Required action
Print the line that contains "pyautogui.click(x=<x>, y=<y>)", then every line after it until the entries end, exactly as they read; do not include pictures.

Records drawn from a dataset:
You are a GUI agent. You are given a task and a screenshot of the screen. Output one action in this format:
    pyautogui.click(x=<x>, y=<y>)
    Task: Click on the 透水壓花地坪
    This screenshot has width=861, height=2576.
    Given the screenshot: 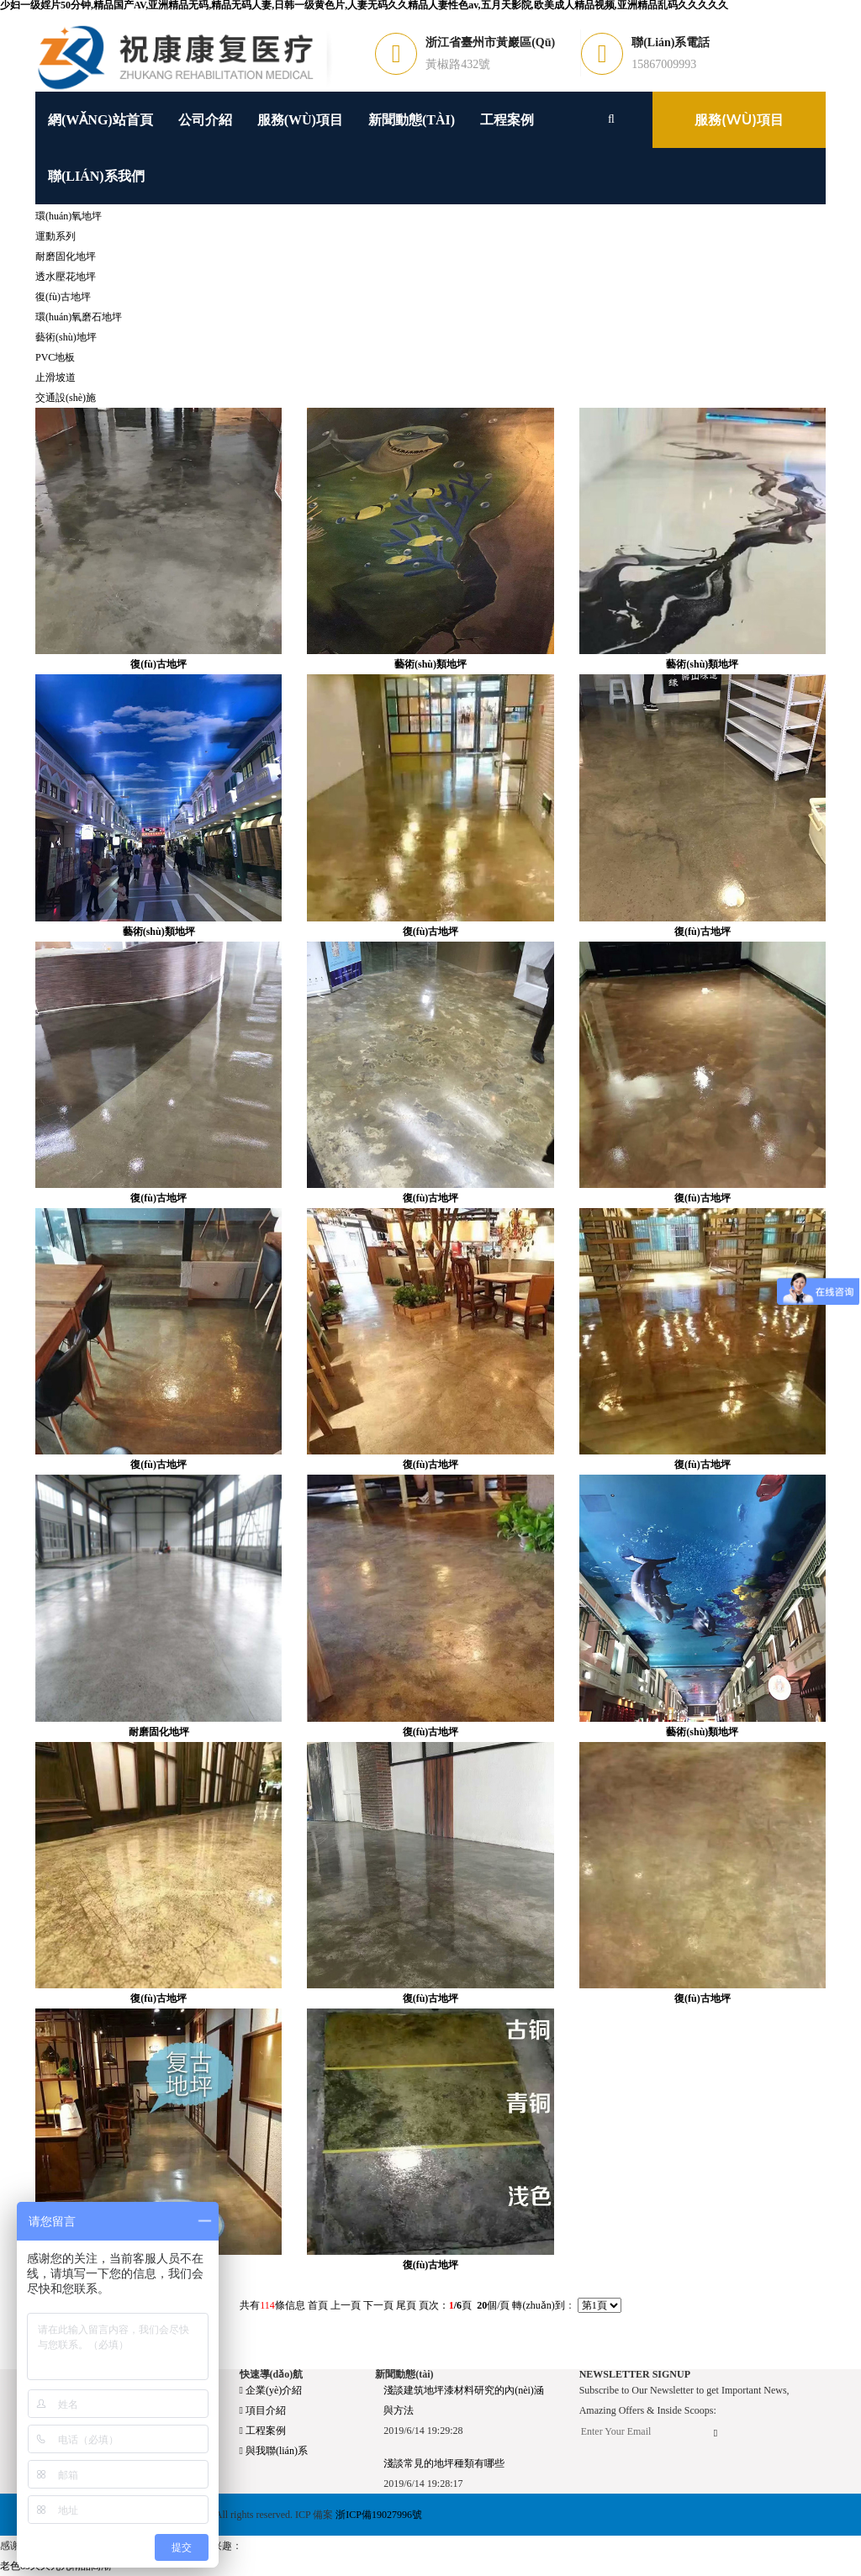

Answer
    pyautogui.click(x=<x>, y=<y>)
    Task: Click on the 透水壓花地坪
    This screenshot has width=861, height=2576.
    Given the screenshot: 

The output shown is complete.